Consider the costs of buying
Buying property can be a solid investment into your long-term financial future, but the costs involved should be properly considered before jumping in.
There are numerous outgoing costs that can hurt you if you aren’t aware of them, so we’ve compiled a list to prepare you.
A home deposit is a one-off payment to secure the purchase and funding of your home.

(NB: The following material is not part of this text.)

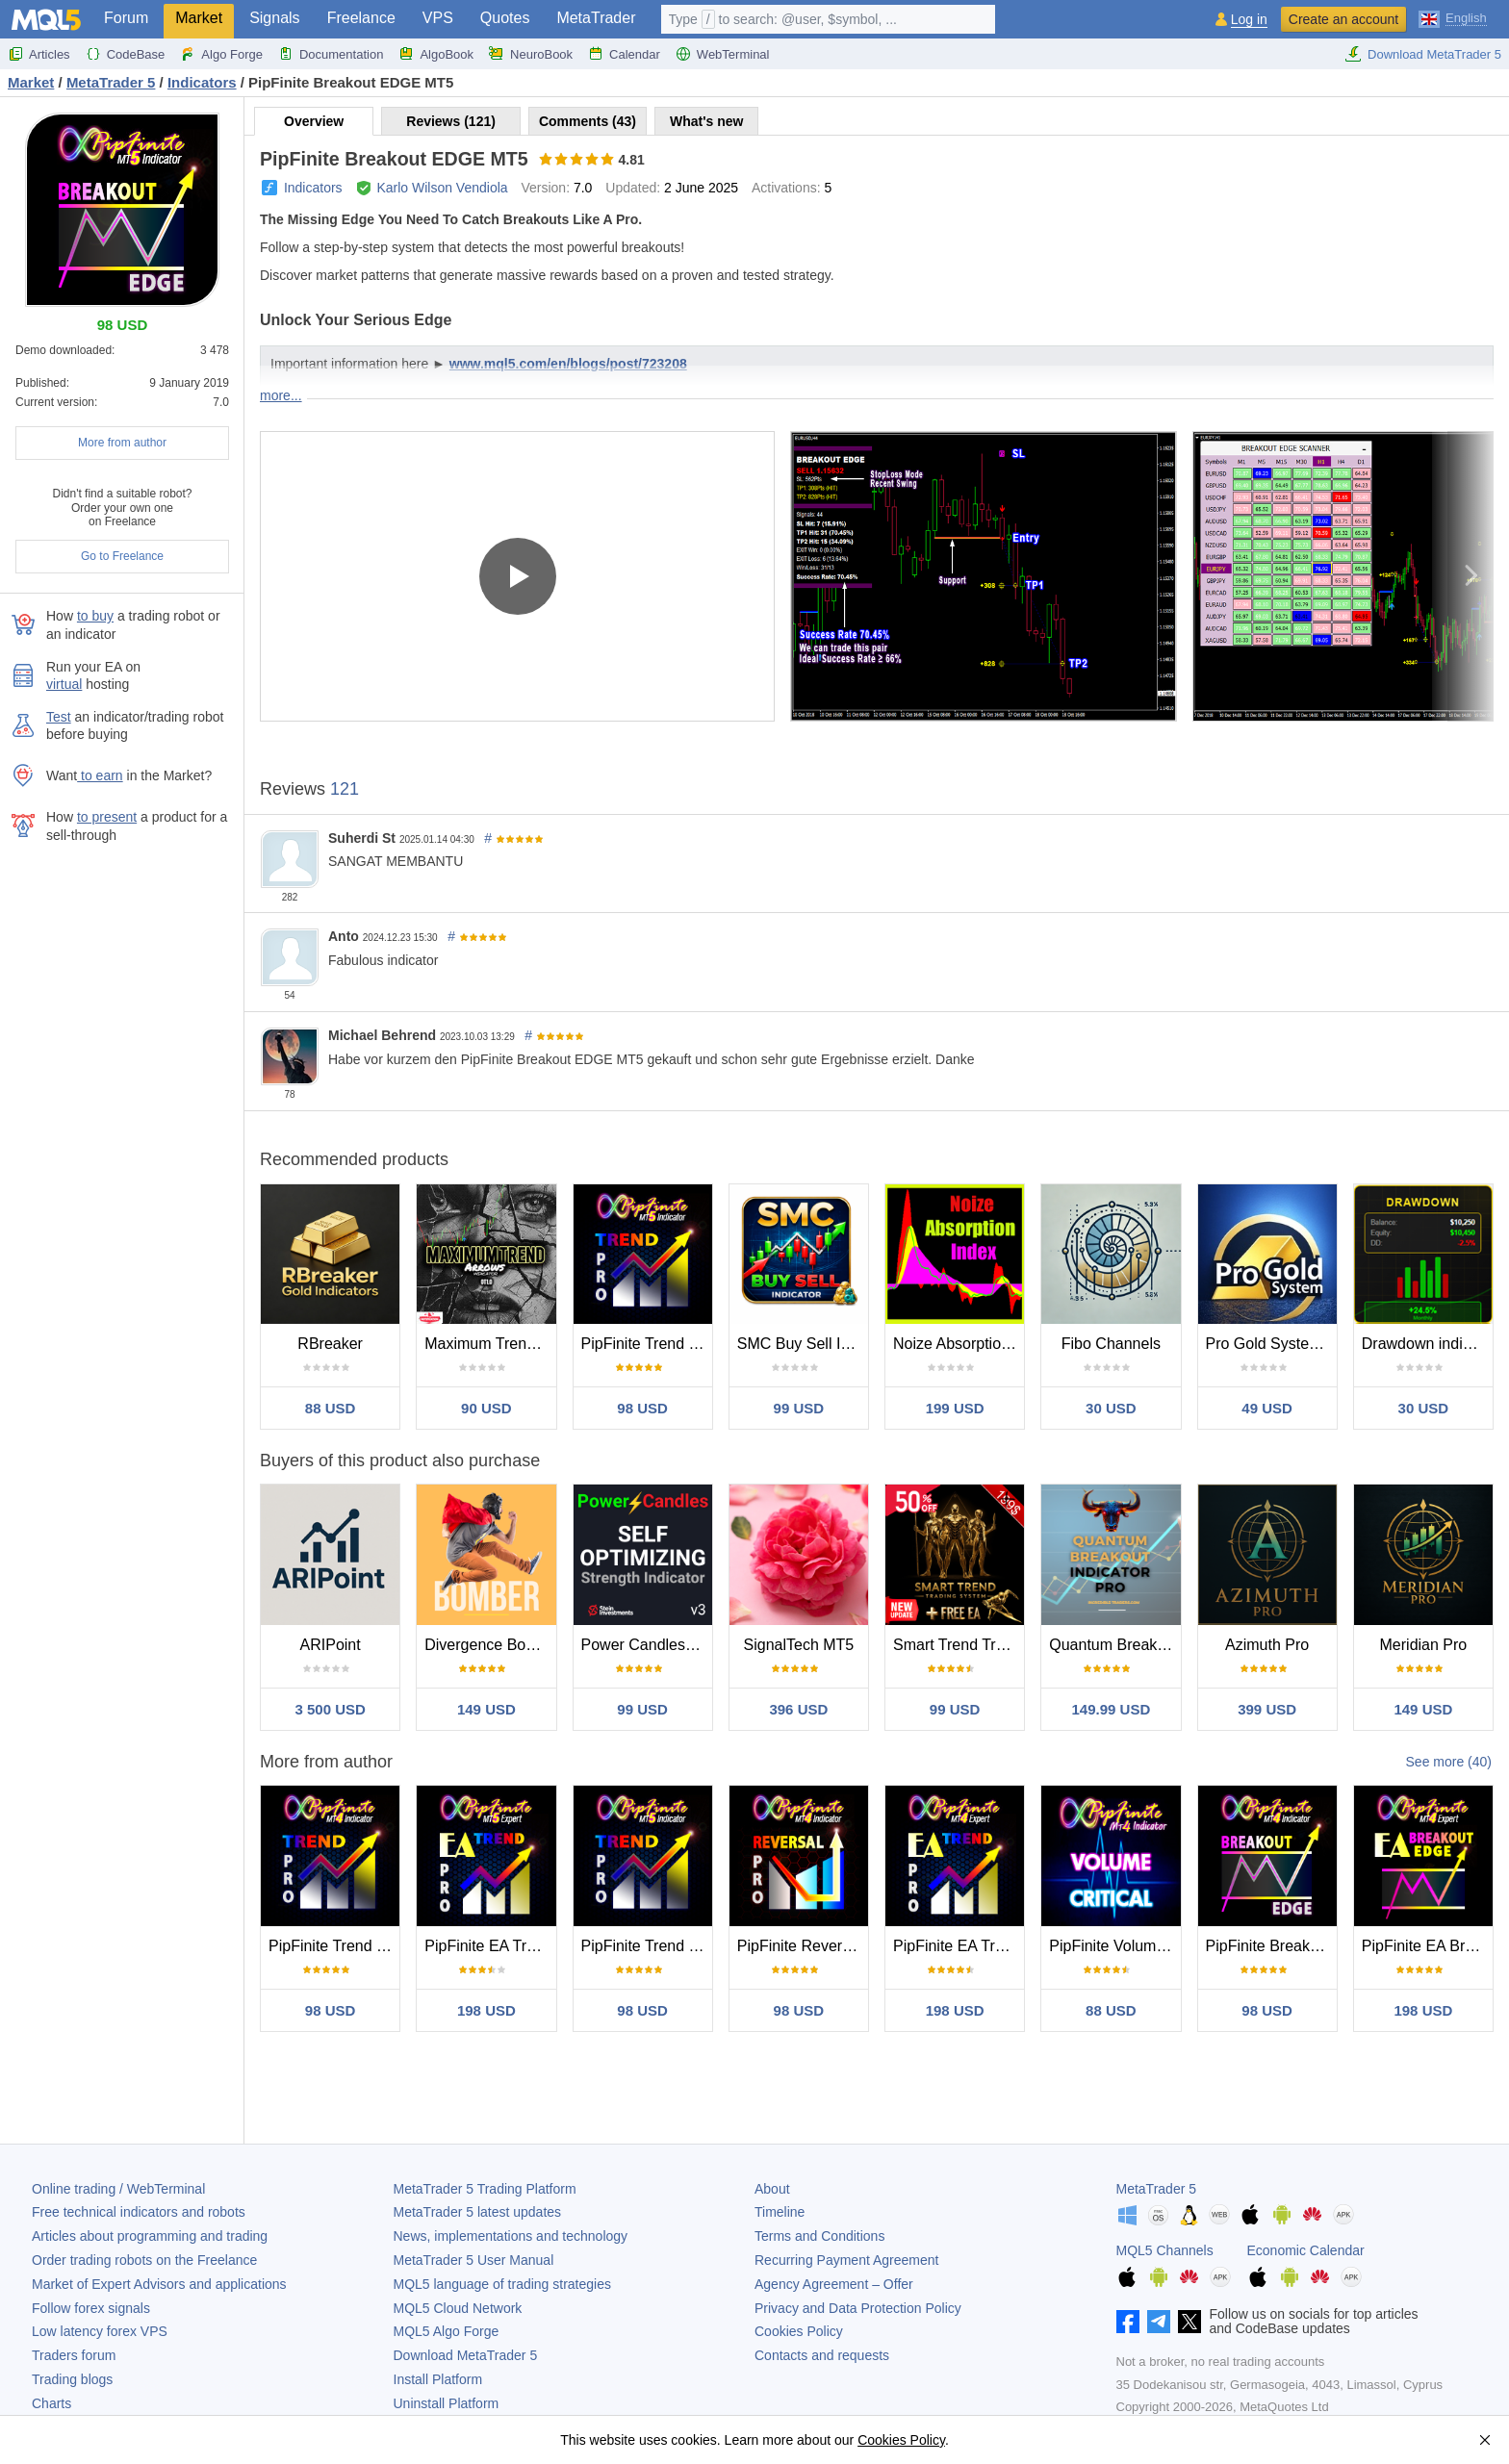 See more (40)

The amount required is generally 10 per cent of the asking price.
Loan establishment fee
Some financial institutions require an establishment fee to cover the set-up costs of your loan.
Lenders mortgage insurance
If your deposit is less than 20 per cent of the property value, your lender will require you to pay a one-off mortgage insurance fee to cover the lender.
If you take out a mortgage, it is a requirement that the deed be registered with the WA Government, requiring a one-off processing fee.
Transfer duty, previously known as “stamp duty”, is a State Government tax based on the purchase price of the property.
If you engage the services of a conveyancer, then the maximum fee payable is set by law.
Mortgage repayments are usually made on a monthly basis.
This amount can fluctuate over time as interest rate changes occur.
Before moving into your new home, you will need to pay for your required utilities and services to be connected. Council rates Council rates are dependent on where your property is located and its overall value.
Strata fees (grouped homes)
If your property is part of a shared development — units, apartments and town houses — you have to pay strata fees to cover the cost of maintenance to common areas.
Building insurance (private lot homes)
For homes that exist on their own block.